Saved data entries:
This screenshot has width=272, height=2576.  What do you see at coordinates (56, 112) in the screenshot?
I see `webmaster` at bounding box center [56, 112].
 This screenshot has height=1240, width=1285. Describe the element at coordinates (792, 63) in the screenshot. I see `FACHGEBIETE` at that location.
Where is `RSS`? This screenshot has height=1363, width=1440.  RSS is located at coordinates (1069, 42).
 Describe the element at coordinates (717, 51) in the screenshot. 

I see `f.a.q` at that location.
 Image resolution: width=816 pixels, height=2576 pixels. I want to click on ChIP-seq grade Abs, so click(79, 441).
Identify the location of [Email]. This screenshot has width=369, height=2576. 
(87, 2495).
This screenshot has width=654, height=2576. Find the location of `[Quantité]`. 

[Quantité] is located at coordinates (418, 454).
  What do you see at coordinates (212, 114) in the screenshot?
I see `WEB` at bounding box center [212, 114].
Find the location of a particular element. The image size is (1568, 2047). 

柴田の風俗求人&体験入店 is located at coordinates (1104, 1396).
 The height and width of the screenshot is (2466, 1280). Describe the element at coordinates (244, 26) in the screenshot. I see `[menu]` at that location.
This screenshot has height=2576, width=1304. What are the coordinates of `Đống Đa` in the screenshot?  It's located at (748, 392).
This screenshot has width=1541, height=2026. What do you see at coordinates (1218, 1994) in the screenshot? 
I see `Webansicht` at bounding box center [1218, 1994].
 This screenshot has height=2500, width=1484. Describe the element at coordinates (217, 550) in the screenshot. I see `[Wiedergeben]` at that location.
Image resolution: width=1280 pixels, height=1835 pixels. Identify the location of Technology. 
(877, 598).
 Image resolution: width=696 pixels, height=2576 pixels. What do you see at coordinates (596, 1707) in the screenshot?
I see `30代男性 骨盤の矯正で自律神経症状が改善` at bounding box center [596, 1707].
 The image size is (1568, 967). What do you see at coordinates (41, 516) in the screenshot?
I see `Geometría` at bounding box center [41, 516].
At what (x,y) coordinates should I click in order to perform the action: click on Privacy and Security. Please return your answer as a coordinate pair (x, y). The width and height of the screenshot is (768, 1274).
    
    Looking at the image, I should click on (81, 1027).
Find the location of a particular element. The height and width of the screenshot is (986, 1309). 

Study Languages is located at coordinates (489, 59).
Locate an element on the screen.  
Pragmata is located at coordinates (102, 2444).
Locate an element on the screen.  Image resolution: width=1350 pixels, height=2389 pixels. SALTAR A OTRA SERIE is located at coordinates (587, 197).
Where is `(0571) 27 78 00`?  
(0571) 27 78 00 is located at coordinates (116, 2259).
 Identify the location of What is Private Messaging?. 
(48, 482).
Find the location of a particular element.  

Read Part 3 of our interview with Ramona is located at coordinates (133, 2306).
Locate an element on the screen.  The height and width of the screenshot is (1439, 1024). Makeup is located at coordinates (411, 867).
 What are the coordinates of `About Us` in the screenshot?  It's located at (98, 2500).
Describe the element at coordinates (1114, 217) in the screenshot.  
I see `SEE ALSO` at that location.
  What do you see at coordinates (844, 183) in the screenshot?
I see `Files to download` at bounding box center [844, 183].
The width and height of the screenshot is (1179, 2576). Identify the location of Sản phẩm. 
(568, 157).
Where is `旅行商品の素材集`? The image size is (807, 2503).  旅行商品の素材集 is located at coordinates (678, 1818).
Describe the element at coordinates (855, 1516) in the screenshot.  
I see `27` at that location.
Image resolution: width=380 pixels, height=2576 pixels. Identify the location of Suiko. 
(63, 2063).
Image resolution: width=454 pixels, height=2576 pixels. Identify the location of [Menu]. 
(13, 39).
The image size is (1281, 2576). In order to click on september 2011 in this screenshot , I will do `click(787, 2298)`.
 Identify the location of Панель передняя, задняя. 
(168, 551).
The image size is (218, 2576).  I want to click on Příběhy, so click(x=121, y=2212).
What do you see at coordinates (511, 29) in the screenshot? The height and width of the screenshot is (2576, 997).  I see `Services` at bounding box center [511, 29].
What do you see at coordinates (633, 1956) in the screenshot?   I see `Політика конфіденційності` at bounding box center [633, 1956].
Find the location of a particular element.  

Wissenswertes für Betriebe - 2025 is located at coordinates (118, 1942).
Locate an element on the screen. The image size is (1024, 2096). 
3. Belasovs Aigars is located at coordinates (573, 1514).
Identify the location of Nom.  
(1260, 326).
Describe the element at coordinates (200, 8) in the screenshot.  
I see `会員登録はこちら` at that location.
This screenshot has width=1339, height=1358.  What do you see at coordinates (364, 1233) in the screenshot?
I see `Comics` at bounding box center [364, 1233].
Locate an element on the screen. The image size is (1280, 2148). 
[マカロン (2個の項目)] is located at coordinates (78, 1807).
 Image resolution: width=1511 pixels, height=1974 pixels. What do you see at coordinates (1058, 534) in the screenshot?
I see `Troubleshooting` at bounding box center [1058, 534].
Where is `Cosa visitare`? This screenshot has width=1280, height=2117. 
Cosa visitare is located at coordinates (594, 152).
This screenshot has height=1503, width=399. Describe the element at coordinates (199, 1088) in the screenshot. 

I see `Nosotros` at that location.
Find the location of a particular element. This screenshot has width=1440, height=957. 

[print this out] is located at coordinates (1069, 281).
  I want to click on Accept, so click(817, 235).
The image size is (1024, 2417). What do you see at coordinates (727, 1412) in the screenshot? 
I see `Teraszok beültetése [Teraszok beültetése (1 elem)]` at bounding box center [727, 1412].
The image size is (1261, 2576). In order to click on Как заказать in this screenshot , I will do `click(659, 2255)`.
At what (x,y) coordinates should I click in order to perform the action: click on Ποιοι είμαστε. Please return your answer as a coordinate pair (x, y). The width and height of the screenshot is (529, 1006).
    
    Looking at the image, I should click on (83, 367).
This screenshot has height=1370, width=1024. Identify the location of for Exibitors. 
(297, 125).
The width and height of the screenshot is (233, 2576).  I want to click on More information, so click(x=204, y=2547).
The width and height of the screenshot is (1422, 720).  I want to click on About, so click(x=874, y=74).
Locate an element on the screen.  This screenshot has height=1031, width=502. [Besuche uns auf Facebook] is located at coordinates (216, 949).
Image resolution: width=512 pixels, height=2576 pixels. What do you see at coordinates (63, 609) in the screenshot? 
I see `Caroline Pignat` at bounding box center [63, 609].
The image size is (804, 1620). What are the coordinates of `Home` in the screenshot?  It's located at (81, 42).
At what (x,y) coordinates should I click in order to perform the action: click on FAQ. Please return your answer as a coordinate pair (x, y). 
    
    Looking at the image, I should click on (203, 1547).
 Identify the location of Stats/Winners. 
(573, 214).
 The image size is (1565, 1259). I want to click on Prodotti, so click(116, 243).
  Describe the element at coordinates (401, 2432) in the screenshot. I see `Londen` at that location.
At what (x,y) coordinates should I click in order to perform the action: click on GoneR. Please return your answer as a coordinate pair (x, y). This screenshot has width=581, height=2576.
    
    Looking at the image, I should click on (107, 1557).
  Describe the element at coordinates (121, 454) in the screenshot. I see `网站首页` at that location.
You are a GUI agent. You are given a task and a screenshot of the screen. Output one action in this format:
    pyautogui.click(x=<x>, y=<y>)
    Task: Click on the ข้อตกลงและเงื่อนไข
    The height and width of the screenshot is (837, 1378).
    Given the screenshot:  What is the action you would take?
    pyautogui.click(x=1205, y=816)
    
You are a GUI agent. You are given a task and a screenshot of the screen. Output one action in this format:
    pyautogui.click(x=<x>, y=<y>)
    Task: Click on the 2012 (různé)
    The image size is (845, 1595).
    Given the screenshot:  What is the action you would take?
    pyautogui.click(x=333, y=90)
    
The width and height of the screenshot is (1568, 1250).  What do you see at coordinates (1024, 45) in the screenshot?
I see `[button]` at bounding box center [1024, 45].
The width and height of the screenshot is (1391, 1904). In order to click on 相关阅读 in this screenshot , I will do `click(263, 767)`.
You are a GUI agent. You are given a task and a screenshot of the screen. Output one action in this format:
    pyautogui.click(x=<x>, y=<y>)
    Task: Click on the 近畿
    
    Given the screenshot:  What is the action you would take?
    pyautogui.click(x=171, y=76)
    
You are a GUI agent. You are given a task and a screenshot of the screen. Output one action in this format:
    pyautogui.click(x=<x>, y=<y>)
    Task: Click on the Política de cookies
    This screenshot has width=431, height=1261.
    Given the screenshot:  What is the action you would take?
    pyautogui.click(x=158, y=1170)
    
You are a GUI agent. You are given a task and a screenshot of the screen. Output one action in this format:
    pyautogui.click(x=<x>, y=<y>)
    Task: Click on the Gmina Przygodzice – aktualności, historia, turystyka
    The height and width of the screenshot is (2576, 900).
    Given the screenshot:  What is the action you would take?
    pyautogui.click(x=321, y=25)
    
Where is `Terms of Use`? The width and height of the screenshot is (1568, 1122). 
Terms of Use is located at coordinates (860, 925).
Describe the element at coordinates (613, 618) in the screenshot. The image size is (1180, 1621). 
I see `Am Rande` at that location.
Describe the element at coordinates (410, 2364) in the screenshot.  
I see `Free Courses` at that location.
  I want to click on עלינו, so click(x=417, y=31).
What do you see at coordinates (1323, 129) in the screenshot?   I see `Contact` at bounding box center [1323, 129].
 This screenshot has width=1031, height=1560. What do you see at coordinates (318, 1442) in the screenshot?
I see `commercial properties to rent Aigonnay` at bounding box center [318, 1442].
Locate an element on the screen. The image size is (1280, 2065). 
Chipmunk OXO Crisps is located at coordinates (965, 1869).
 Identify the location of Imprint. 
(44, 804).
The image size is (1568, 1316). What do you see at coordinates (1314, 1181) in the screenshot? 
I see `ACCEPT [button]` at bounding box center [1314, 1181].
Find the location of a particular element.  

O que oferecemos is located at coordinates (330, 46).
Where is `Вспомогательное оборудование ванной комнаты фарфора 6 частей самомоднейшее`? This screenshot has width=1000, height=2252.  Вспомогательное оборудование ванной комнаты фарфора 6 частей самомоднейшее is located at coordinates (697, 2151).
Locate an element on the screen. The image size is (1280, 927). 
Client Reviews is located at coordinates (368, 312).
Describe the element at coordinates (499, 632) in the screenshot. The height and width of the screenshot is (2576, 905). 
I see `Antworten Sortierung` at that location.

Task ▸ The lines to copy run from the start of the records above through the line holding "This screenshot has height=2576, width=1304."; give them exactly, both ends included, and nothing else.

Written solution ▸
This screenshot has width=272, height=2576.  What do you see at coordinates (56, 112) in the screenshot?
I see `webmaster` at bounding box center [56, 112].
 This screenshot has height=1240, width=1285. Describe the element at coordinates (792, 63) in the screenshot. I see `FACHGEBIETE` at that location.
Where is `RSS`? This screenshot has height=1363, width=1440.  RSS is located at coordinates (1069, 42).
 Describe the element at coordinates (717, 51) in the screenshot. 

I see `f.a.q` at that location.
 Image resolution: width=816 pixels, height=2576 pixels. I want to click on ChIP-seq grade Abs, so click(79, 441).
Identify the location of [Email]. This screenshot has width=369, height=2576. 
(87, 2495).
This screenshot has width=654, height=2576. Find the location of `[Quantité]`. 

[Quantité] is located at coordinates (418, 454).
  What do you see at coordinates (212, 114) in the screenshot?
I see `WEB` at bounding box center [212, 114].
Find the location of a particular element. The image size is (1568, 2047). 

柴田の風俗求人&体験入店 is located at coordinates (1104, 1396).
 The height and width of the screenshot is (2466, 1280). Describe the element at coordinates (244, 26) in the screenshot. I see `[menu]` at that location.
This screenshot has height=2576, width=1304. What are the coordinates of `Đống Đa` in the screenshot?  It's located at (748, 392).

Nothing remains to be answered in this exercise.